Bununla birlikte medyada, Şam sokaklarında “Namaz kılan Rusyalı askerler” başlıklı fotoğraflar ve aynı zamanda Suriye halkının bu askerleri İran yanlısı gruplardan daha sıcak karşıladığına dair haberler de yayınlanmaya başlamıştır. Söz konusu bu askerler, 2016’da Moskova tarafından Suriye’ye gönderilen Çeçen birliklerindeki askerlerdir. Çeçen birliklerinin buraya gönderilmesinin arkasında yatan sebep ise, Müslüman olan askerin kendisiyle aynı dinden olan Suriye halkıyla daha kolay temas kurabileceği düşüncesidir.
Kadirov yönetimi, Ortadoğu ülkeleri ile geliştirdiği ilişkiler sonucunda, Kuzey Kafkasya cumhuriyetleri arasında ülkesine yabancı yatırımcıları çekebilen tek yönetim olmuştur. Bu bağlamda Çeçenistan’a yatırım yapan yabancı yatırımcıların başında, 2017’de Grozni’de şubesini açan BAE’deki Şeyh Zayed Vakfı gelmektedir. Vakıf geçen şubat ayında, Çeçenistan’ın başkenti Grozni’de yeni havalimanı inşaatı için 50 milyon dolar yatırım yapacağını duyurmuştur.

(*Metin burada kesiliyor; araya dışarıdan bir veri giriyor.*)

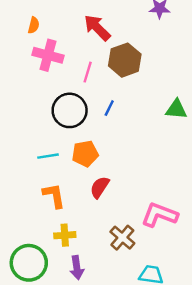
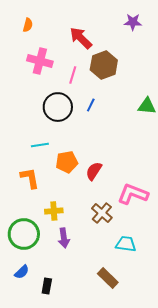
orange semicircle: (34, 25) -> (28, 25), moved
orange pentagon: (85, 154) -> (67, 162), moved
red semicircle: (100, 187) -> (94, 171), moved
orange L-shape: (54, 196) -> (30, 178), moved

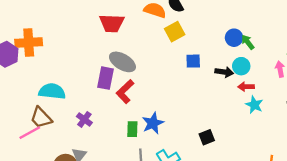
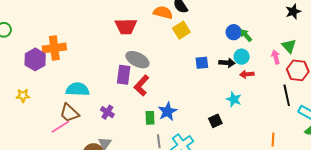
blue square: (193, 61) -> (202, 63), moved
cyan star: (254, 105) -> (234, 99), moved

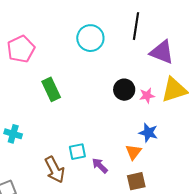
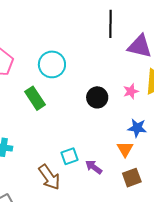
cyan circle: (90, 38) -> (52, 64), moved
black circle: (124, 90) -> (97, 97), moved

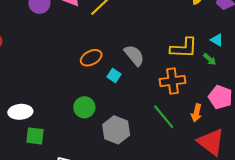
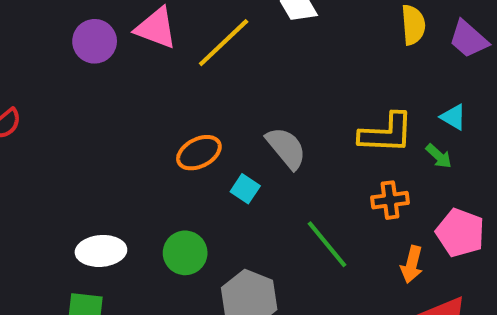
orange cross: (172, 81) -> (390, 200), moved, size x0.7
white ellipse: (20, 112) -> (101, 251), moved
green line: (164, 117) -> (327, 244), moved

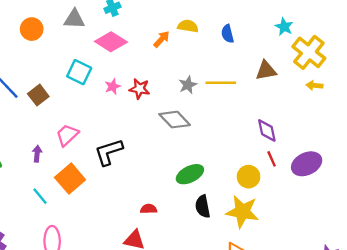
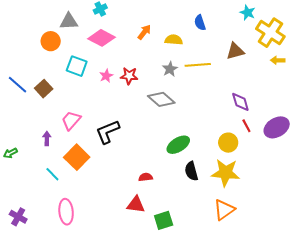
yellow semicircle: (188, 26) -> (174, 40), moved
orange circle: (32, 29) -> (51, 41), moved

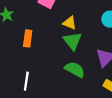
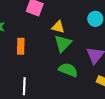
green triangle: (73, 41) -> (63, 43), turned 30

Özetle, Kadirov’un Arap dünyası ile olan ilişkilerini, biri federal merkez (Moskova) diğeri yerel yönetim (Çeçenistan) olmak üzere iki düzeyde ele almak gerekmektedir. Birincisi dış politika ile, ikincisi ise iç politikayla ilgilidir. Federal merkez veya dış politika açısından bakıldığında, Rusya’nın Müslüman dünyasıyla olan ilişkilerinde Kadirov faktörünün öne çıkmasına göz yummasının, kendi imajını güçlendirmekle alakalı olduğu görülmektedir. İç politika açısından bakıldığında ise, Moskova’nın Kadirov’u önemli finansal kaynaklara sahip Arap ülkeleri ile Rusya arasında “köprüler” kurmak için bir fırsat olarak gördüğü anlaşılmaktadır. Zira Rusya yönetimi Batı’nın uyguladığı yaptırımlardan dolayı, hangi bölgeden olursa olsun yurt dışından gelecek olan sıcak paraya ihtiyaç duymaktadır.
Öte yandan ekonomik kriz yaşayan Rusya, her fırsatta özerk cumhuriyetlere ayırdığı bütçeyi kısacağını dillendirmektedir. Söz konusu bu durum, bütçesinin %80’i federal merkeze bağlı olan Çeçenistan’ı haliyle tedirgin etmektedir. Böyle bir ortamda Kadirov, tek çare olarak Arap yatırımcıları ülkesine çekmek istemektedir.